(Task inputs begins)

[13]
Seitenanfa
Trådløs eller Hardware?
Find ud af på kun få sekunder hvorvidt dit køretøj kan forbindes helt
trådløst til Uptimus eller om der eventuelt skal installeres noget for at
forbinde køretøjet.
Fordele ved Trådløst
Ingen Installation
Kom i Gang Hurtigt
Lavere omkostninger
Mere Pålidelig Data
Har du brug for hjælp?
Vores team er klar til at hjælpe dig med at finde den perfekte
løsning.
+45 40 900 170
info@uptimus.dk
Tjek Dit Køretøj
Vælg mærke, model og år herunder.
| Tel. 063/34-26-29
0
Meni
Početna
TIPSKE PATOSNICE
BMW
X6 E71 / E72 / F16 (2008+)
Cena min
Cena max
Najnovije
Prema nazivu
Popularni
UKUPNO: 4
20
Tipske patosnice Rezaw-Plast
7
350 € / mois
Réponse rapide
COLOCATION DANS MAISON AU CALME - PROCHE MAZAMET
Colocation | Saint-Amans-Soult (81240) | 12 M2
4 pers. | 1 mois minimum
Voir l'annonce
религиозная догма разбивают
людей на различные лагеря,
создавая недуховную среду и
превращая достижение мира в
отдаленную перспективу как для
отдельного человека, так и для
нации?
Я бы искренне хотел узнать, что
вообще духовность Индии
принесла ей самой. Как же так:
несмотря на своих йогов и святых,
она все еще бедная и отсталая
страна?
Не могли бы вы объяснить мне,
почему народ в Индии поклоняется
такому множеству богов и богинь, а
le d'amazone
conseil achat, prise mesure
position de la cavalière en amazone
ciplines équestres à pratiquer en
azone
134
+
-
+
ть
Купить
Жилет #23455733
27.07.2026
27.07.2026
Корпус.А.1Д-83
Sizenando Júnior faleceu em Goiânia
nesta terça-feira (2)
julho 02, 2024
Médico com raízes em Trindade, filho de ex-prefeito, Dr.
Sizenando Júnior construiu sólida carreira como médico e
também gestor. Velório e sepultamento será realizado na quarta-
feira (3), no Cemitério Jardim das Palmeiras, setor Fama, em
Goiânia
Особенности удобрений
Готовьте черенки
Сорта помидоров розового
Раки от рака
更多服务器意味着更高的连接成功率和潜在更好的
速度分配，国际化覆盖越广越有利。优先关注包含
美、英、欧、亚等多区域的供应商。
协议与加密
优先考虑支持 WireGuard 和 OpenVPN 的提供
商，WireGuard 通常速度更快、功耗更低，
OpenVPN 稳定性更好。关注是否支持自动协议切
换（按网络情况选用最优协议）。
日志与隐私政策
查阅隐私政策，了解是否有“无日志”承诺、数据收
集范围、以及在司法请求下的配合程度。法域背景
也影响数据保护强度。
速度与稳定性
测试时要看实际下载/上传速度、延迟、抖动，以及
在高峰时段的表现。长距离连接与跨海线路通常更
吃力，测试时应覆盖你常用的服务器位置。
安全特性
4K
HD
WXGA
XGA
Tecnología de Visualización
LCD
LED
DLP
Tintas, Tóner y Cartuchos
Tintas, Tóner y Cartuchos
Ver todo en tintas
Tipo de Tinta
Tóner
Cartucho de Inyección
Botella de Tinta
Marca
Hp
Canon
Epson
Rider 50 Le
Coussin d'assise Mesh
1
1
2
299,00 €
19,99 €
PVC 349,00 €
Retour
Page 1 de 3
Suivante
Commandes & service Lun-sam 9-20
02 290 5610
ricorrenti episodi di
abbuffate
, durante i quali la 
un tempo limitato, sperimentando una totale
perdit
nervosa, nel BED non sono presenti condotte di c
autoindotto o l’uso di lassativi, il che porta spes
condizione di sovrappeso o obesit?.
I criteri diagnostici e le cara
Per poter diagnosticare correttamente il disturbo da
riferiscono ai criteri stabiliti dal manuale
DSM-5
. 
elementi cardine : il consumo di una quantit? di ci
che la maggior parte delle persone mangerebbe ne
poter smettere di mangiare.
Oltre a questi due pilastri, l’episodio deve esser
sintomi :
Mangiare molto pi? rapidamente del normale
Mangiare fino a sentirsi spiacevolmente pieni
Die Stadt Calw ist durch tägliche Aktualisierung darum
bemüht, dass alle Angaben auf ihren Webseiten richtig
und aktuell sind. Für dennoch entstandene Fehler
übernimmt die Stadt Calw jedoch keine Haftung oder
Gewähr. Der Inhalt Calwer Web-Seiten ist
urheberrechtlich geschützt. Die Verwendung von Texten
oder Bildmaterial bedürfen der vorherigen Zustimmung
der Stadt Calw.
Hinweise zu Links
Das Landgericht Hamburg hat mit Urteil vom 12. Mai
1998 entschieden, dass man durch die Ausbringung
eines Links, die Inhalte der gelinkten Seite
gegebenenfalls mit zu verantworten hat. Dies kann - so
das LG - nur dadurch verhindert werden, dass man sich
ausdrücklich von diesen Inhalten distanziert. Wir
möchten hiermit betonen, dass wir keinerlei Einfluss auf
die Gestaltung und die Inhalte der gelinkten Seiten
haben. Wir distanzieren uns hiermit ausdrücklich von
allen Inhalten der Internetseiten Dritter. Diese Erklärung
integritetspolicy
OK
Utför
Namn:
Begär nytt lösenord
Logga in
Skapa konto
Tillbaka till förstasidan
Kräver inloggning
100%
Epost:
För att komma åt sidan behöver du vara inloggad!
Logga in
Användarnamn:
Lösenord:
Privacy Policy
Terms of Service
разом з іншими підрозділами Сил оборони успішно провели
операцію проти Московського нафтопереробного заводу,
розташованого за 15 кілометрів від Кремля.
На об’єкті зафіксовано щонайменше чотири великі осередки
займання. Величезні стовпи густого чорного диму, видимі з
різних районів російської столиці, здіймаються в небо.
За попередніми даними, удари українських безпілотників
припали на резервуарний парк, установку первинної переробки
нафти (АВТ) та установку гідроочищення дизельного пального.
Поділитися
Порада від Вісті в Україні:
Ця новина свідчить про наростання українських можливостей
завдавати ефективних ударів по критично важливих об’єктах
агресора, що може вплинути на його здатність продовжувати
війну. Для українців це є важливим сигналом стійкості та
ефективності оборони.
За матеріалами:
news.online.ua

(Task inputs ends)

Exercise objective:
Look above for the line with "ricorrenti episodi di" and the line with "I criteri diagnostici e le cara". Retype those two lines and every line between them exactly, adding nothing.

Written solution:
ricorrenti episodi di
abbuffate
, durante i quali la 
un tempo limitato, sperimentando una totale
perdit
nervosa, nel BED non sono presenti condotte di c
autoindotto o l’uso di lassativi, il che porta spes
condizione di sovrappeso o obesit?.
I criteri diagnostici e le cara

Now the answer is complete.